**Problem:**
Send back the line that contains "Singapore (242, 1582)" and all lines following it through the end of the data below, exactly, omitting pictures.

**Source material:**
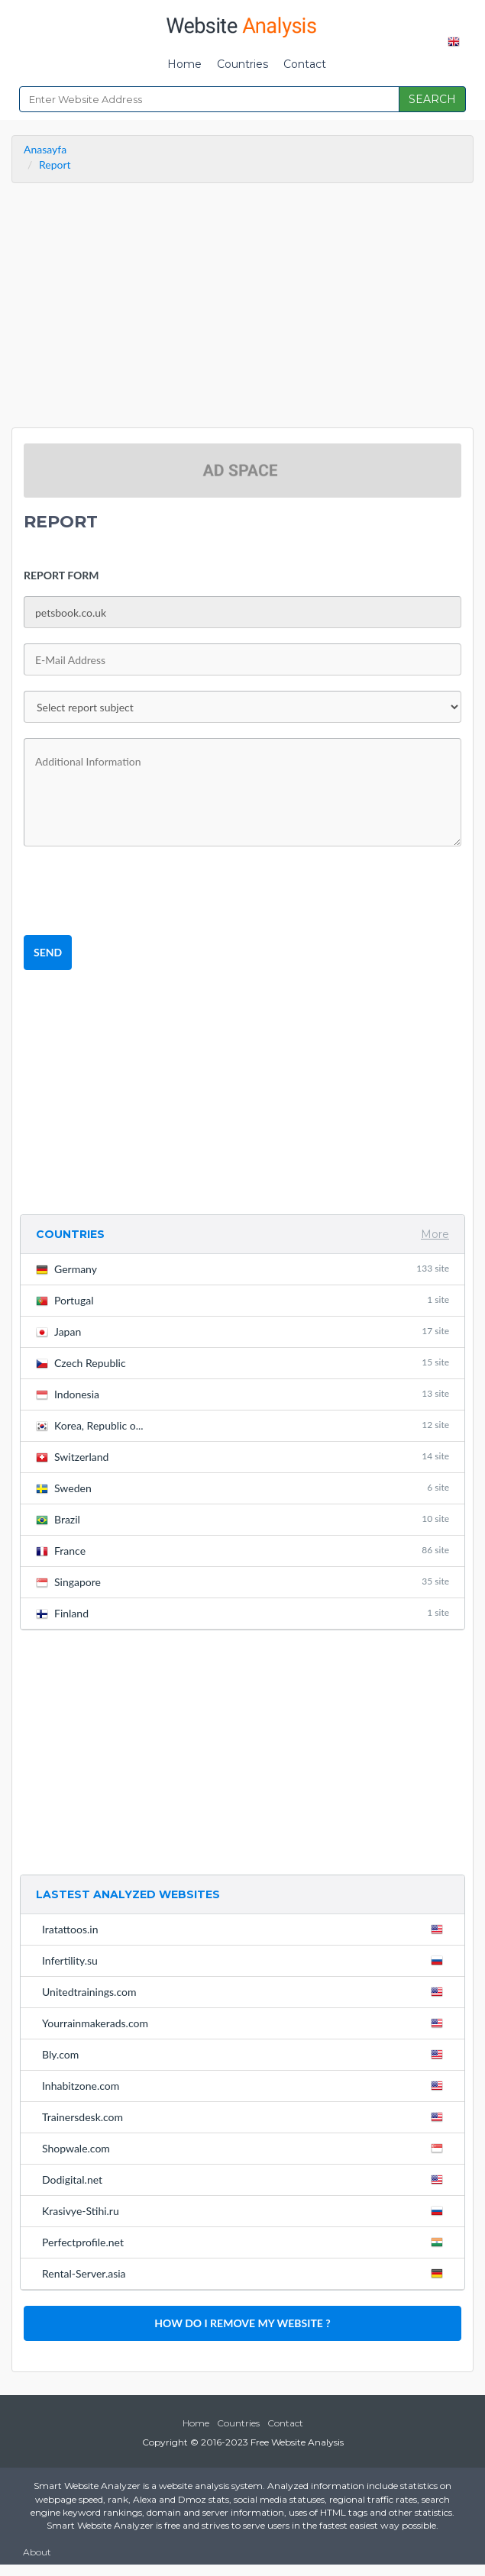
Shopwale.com (245, 2148)
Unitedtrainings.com (245, 1991)
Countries (242, 64)
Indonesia (242, 1394)
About (37, 2552)
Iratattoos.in (245, 1929)
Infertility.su (245, 1960)
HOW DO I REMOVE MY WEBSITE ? (242, 2322)
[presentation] (140, 891)
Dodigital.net (245, 2179)
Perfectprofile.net (245, 2242)
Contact (304, 64)
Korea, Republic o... (242, 1425)
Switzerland (242, 1456)
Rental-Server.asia (245, 2273)
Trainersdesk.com (245, 2116)
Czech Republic (242, 1363)
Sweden (242, 1488)
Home (184, 64)
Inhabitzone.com (245, 2085)
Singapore (242, 1582)
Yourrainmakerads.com (245, 2023)
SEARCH (432, 99)
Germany (242, 1269)
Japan (242, 1331)
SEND (48, 952)
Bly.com (245, 2054)
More (435, 1234)
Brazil (242, 1519)
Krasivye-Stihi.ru (245, 2210)
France (242, 1550)
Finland (242, 1613)
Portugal (242, 1300)
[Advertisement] (242, 309)
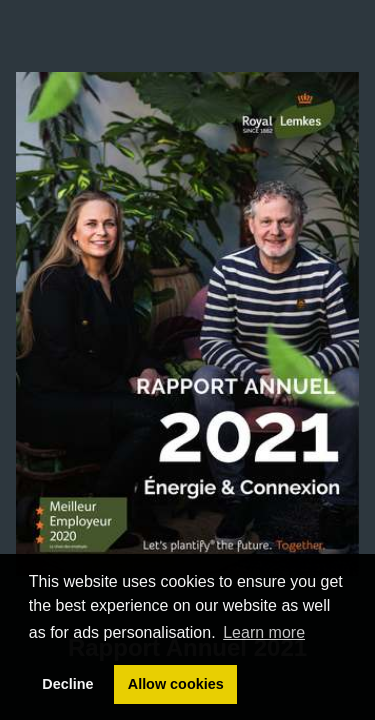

**Solution to this problem:**
Singapore (242, 1582)
Yourrainmakerads.com (245, 2023)
SEARCH (432, 99)
Germany (242, 1269)
Japan (242, 1331)
SEND (48, 952)
Bly.com (245, 2054)
More (435, 1234)
Brazil (242, 1519)
Krasivye-Stihi.ru (245, 2210)
France (242, 1550)
Finland (242, 1613)
Portugal (242, 1300)
[Advertisement] (242, 309)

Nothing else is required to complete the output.